What lines of the data include the string "Allan"? Copy them all.

__INPUT DATA__
============
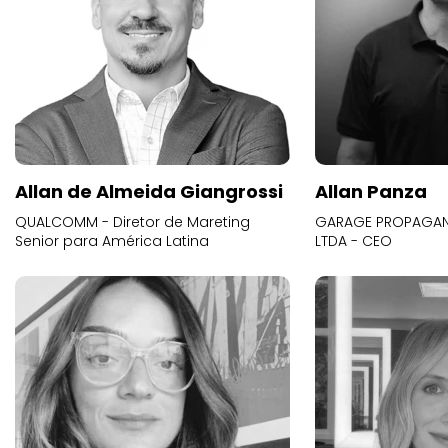
Allan de Almeida Giangrossi
Allan Panza
QUALCOMM - Diretor de Mareting
GARAGE PROPAGAND
Senior para América Latina
LTDA - CEO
============
__PROBLEM SOLUTION__
Allan de Almeida Giangrossi
Allan Panza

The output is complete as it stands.